Stored data entries
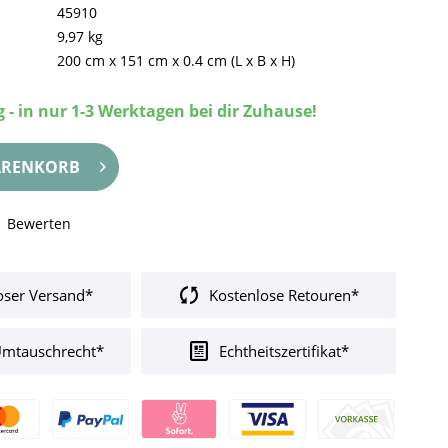
45910
9,97 kg
200 cm
x
151 cm
x
0.4 cm
(L x B x H)
 - in nur 1-3 Werktagen bei dir Zuhause!
RENKORB
Bewerten
oser Versand*
Kostenlose Retouren*
Umtauschrecht*
Echtheitszertifikat*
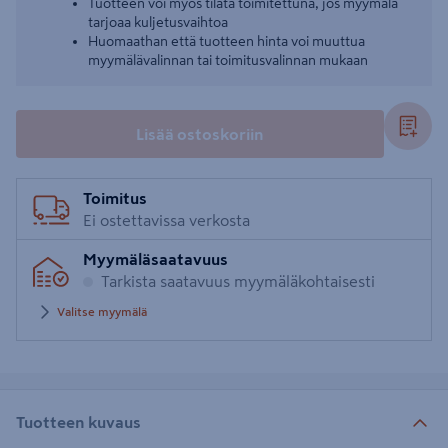
Tuotteen voi myös tilata toimitettuna, jos myymälä
tarjoaa kuljetusvaihtoa
Huomaathan että tuotteen hinta voi muuttua
myymälävalinnan tai toimitusvalinnan mukaan
Lisää ostoskoriin
Toimitus
Ei ostettavissa verkosta
Myymäläsaatavuus
Tarkista saatavuus myymäläkohtaisesti
Valitse myymälä
Tuotteen kuvaus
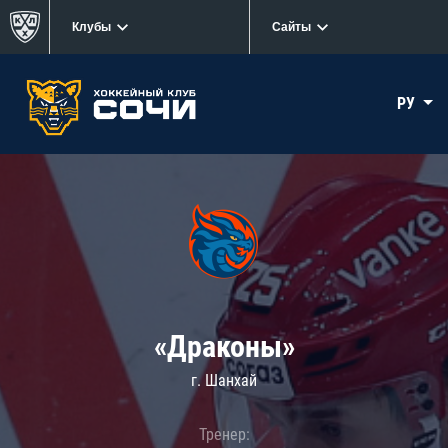
Клубы
Сайты
РУ
«Драконы»
г. Шанхай
Тренер:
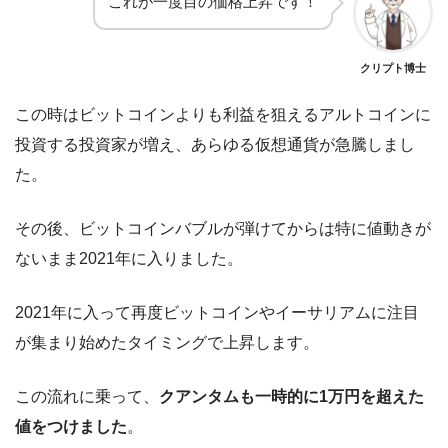
これが一度目の価格上昇です！
クリプト博士
この時はビットコインよりも利益を狙えるアルトコインに
投資する投資家が増え、あらゆる仮想通貨が急騰しまし
た。
その後、ビットコインバブルが弾けてからは特に値動きが
ないまま2021年に入りました。
2021年に入って再度ビットコインやイーサリアムに注目
が集まり始めたタイミングで上昇します。
この流れに乗って、
クアンタムも一時的に1万円を超えた
値をつけました
。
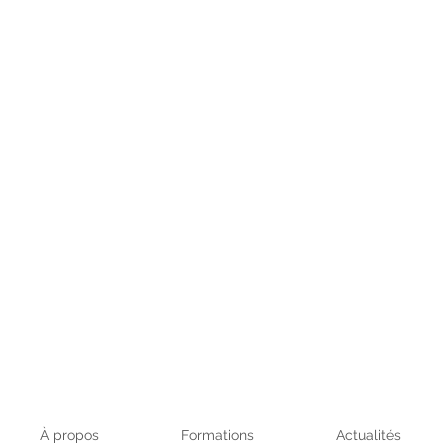
À propos
Formations
Actualités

Your instructions
Please print the lines from the one holding "Lisää ostoskoriin" through the end of the records above, unchanged and with the pictures left out.

Written solution
Lisää ostoskoriin
Toimitus
Ei ostettavissa verkosta
Myymäläsaatavuus
Tarkista saatavuus myymäläkohtaisesti
Valitse myymälä
Tuotteen kuvaus
Клубы
Сайты
РУ
«Драконы»
г. Шанхай
Тренер:
これが一度目の価格上昇です！
クリプト博士
この時はビットコインよりも利益を狙えるアルトコインに
投資する投資家が増え、あらゆる仮想通貨が急騰しまし
た。
その後、ビットコインバブルが弾けてからは特に値動きが
ないまま2021年に入りました。
2021年に入って再度ビットコインやイーサリアムに注目
が集まり始めたタイミングで上昇します。
この流れに乗って、
クアンタムも一時的に1万円を超えた
値をつけました
。
À propos
Formations
Actualités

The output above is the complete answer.